Deux coups joués par YoH_ViraL aux WSOP racontés pour le magazine Livepoker
J’espère que vous passez un bon été sur les tables de poker aux 4 coins du monde. Je vous écris depuis Vegas où j’ai décidé de prolonger mon séjour car j’adore de plus en plus jouer en live et ici c’est le paradis pour le poker !
Bourriner quand il le faut
En tournoi, on a coutume de dire qu’il faut jouer « low variance », soit avec une variance faible, c’est plutôt vrai. Maintenant au cours d’un tournoi il y a certains spots « high variance » cruciaux (haute variance) qu’il faut identifier, ne pas rater, et qui vont faire la différence. Quand vous en détectez un, il faut foncer, quitte à se ramasser, suivre ses lectures, avoir un plan et aller au bout de celui-ci, tels sont les leitmotiv des topregs de MTT.
Contexte : Main Event WSOP 10 000$ day 3 (2016) Variante : No Limit Hold’em Blindes : 1200/2400 Mon Tapis : 400 000 Ma position : SB (9 joueurs à table) Ma main : A2s Vilain : (hijack) 150 000
Preflop : Vilain raise hijack 5000 / YoH ViraL 3bet en sb 14500 / Vilain 4bet 32500, YoH ViraL 5bet all in 150 000 effectif / Vilain fold
Day 3 du Main Event WSOP, je suis d’attaque, je sens que l’heure est venue pour moi de perfer en tournoi live. Je démarre la journée avec 400 000 jetons, soit près de 3 fois la moyenne, 200 blinds, je suis énorme, j’ai run très good la veille, j’ai fait 8 brelans.
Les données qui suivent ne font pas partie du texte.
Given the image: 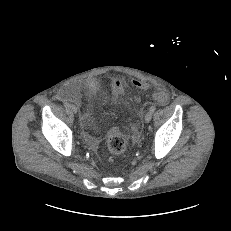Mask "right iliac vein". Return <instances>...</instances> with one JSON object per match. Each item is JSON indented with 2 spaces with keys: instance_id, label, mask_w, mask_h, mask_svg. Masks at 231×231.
Listing matches in <instances>:
<instances>
[{
  "instance_id": "1",
  "label": "right iliac vein",
  "mask_w": 231,
  "mask_h": 231,
  "mask_svg": "<svg viewBox=\"0 0 231 231\" xmlns=\"http://www.w3.org/2000/svg\"><path fill=\"white\" fill-rule=\"evenodd\" d=\"M69 109H70L73 113H75V114L78 112L77 107H76L75 105H73V104H70V105H69Z\"/></svg>"
}]
</instances>
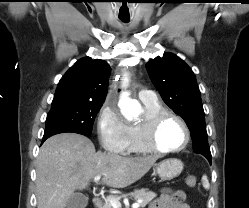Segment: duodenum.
Segmentation results:
<instances>
[{
	"mask_svg": "<svg viewBox=\"0 0 249 208\" xmlns=\"http://www.w3.org/2000/svg\"><path fill=\"white\" fill-rule=\"evenodd\" d=\"M93 206L99 208L103 203V198L100 194H97L92 199Z\"/></svg>",
	"mask_w": 249,
	"mask_h": 208,
	"instance_id": "duodenum-1",
	"label": "duodenum"
}]
</instances>
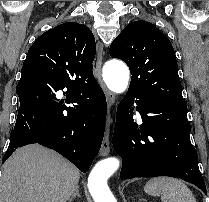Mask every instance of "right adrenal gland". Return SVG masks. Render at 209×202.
Here are the masks:
<instances>
[{"label":"right adrenal gland","mask_w":209,"mask_h":202,"mask_svg":"<svg viewBox=\"0 0 209 202\" xmlns=\"http://www.w3.org/2000/svg\"><path fill=\"white\" fill-rule=\"evenodd\" d=\"M76 197H81L80 193H79V186L76 188L74 194L69 198V202H72L73 199H75Z\"/></svg>","instance_id":"obj_1"}]
</instances>
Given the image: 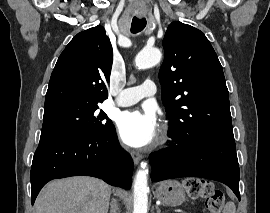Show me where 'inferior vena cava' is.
Instances as JSON below:
<instances>
[{
    "mask_svg": "<svg viewBox=\"0 0 270 213\" xmlns=\"http://www.w3.org/2000/svg\"><path fill=\"white\" fill-rule=\"evenodd\" d=\"M111 208H112L111 213H116V211L118 210V208H117V204H116L115 201L112 202Z\"/></svg>",
    "mask_w": 270,
    "mask_h": 213,
    "instance_id": "obj_1",
    "label": "inferior vena cava"
}]
</instances>
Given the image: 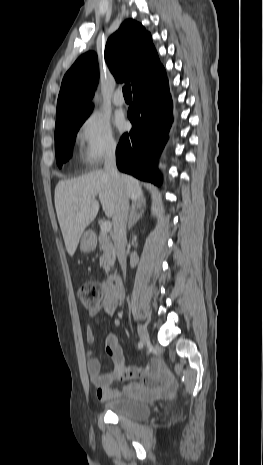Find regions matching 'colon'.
Instances as JSON below:
<instances>
[{"label":"colon","instance_id":"obj_1","mask_svg":"<svg viewBox=\"0 0 263 465\" xmlns=\"http://www.w3.org/2000/svg\"><path fill=\"white\" fill-rule=\"evenodd\" d=\"M105 296V288L96 282L86 281L79 288V298L84 306L93 308L102 301Z\"/></svg>","mask_w":263,"mask_h":465}]
</instances>
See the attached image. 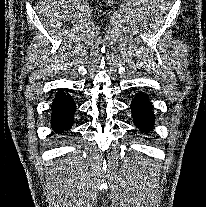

Les joueurs oublient trop souvent d’expliquer à quoi ressemble une journée, où on finit avec près de 3 averages, c’est toucher la majorité des flops, avoir toujours la pointure au-dessus, avoir des setups favorables preflop et posflop.
J’ai aujourd’hui la table la plus facile qu’il était possible d’avoir pendant ce Main Event, c’est drôle ça aurait dûêtre plus « dur » au day3 qu’au day 1, et poutant aujourd’hui sur 9 joueurs en table, nous sommes seulement 5 pros, contre 7 pros au day 1 et 7 pros au day2.
D’ailleurs ce pro actif à la table relance à 5000 au hijack, j’ai une belle main, A2s, je décide de 3bet à 14 500 en sb, le but est de le faire folder directement un broadway, une main comme un connecteur suité, un As suité plus fort que le mien, de voler un pot sympa, d’imposer mon rythme à la table, et de me créer une image de joueur agressif voir bluffy pour pouvoir rentabiliser mes mains dans les gros pots où j’ai prévu de jouer en value… oh wait !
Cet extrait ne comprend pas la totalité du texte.